EXTRACTED MATERIAL START
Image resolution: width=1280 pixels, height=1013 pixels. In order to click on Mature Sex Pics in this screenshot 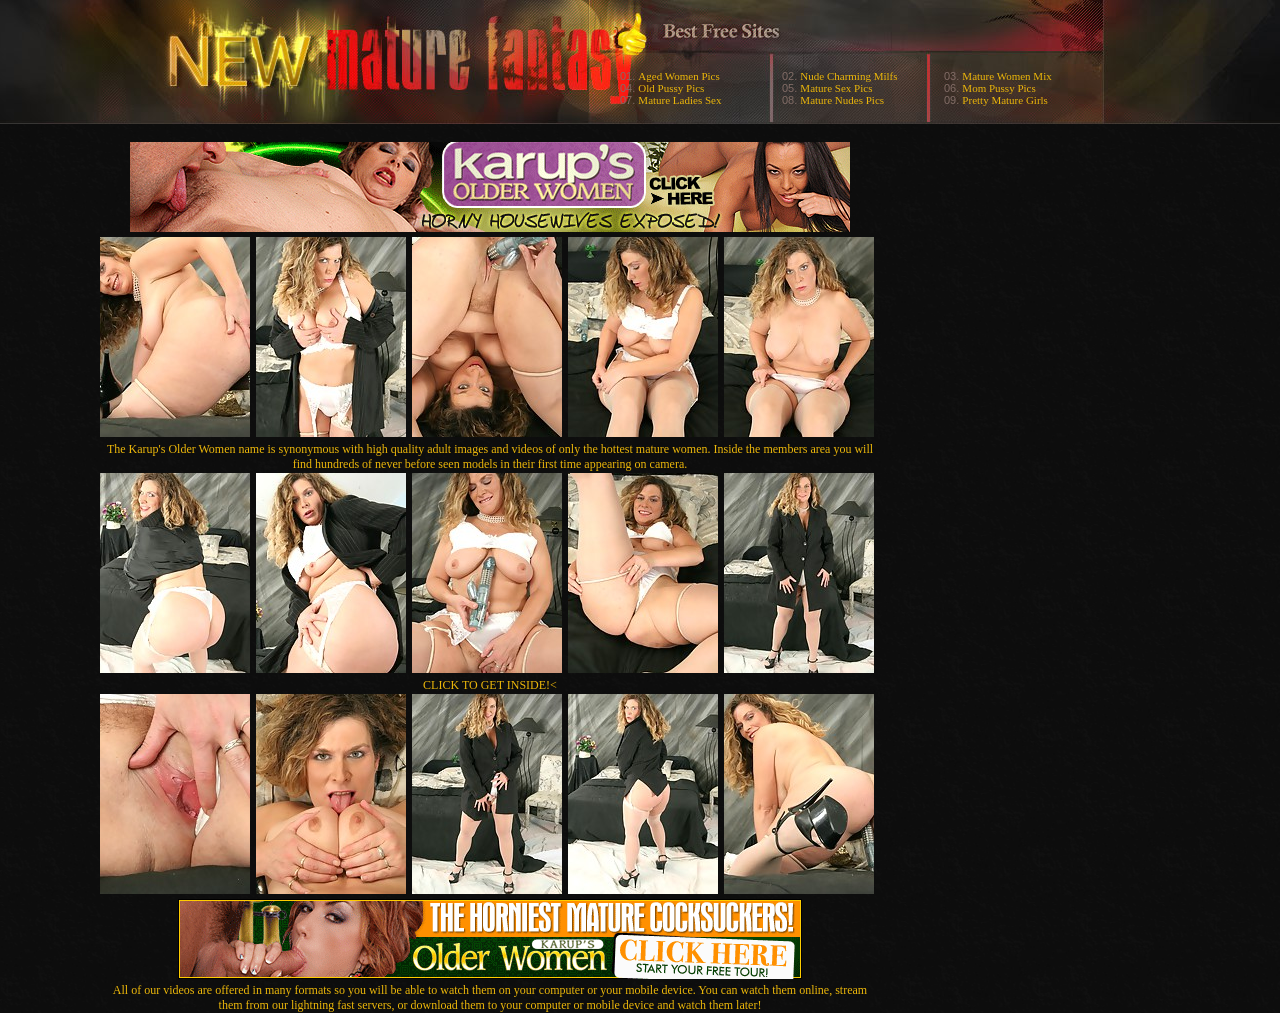, I will do `click(836, 88)`.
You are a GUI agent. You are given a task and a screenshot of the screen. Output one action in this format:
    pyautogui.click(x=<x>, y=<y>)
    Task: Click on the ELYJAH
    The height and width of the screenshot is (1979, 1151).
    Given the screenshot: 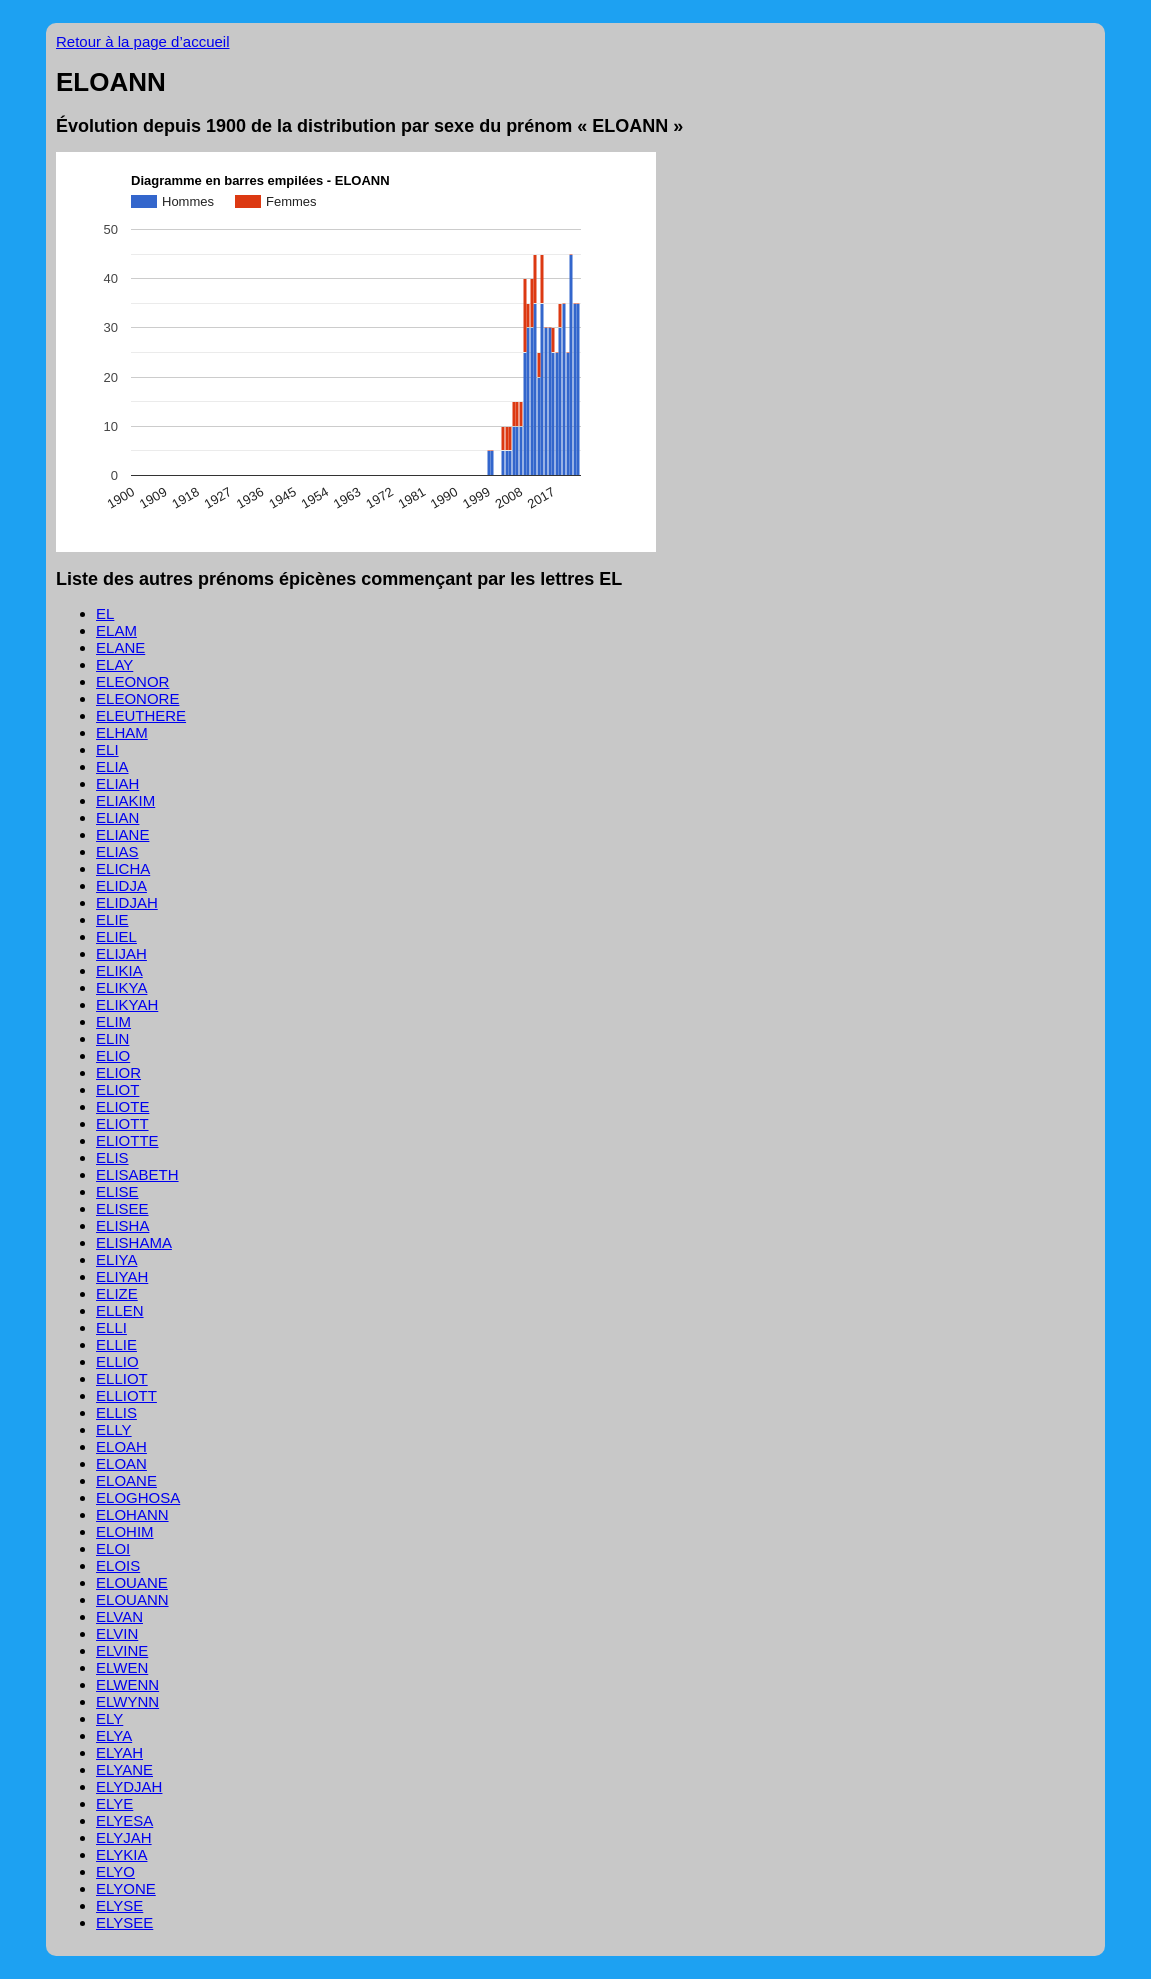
EXTRACTED MATERIAL END
INSTRUCTIONS TO FOLLOW
Leaving every picture out, write out exactly the lines from the one that holds "Task: Click on the ELYJAH" through the end of the listing, both included.

RESULT OF THE EXERCISE
    Task: Click on the ELYJAH
    The height and width of the screenshot is (1979, 1151).
    Given the screenshot: 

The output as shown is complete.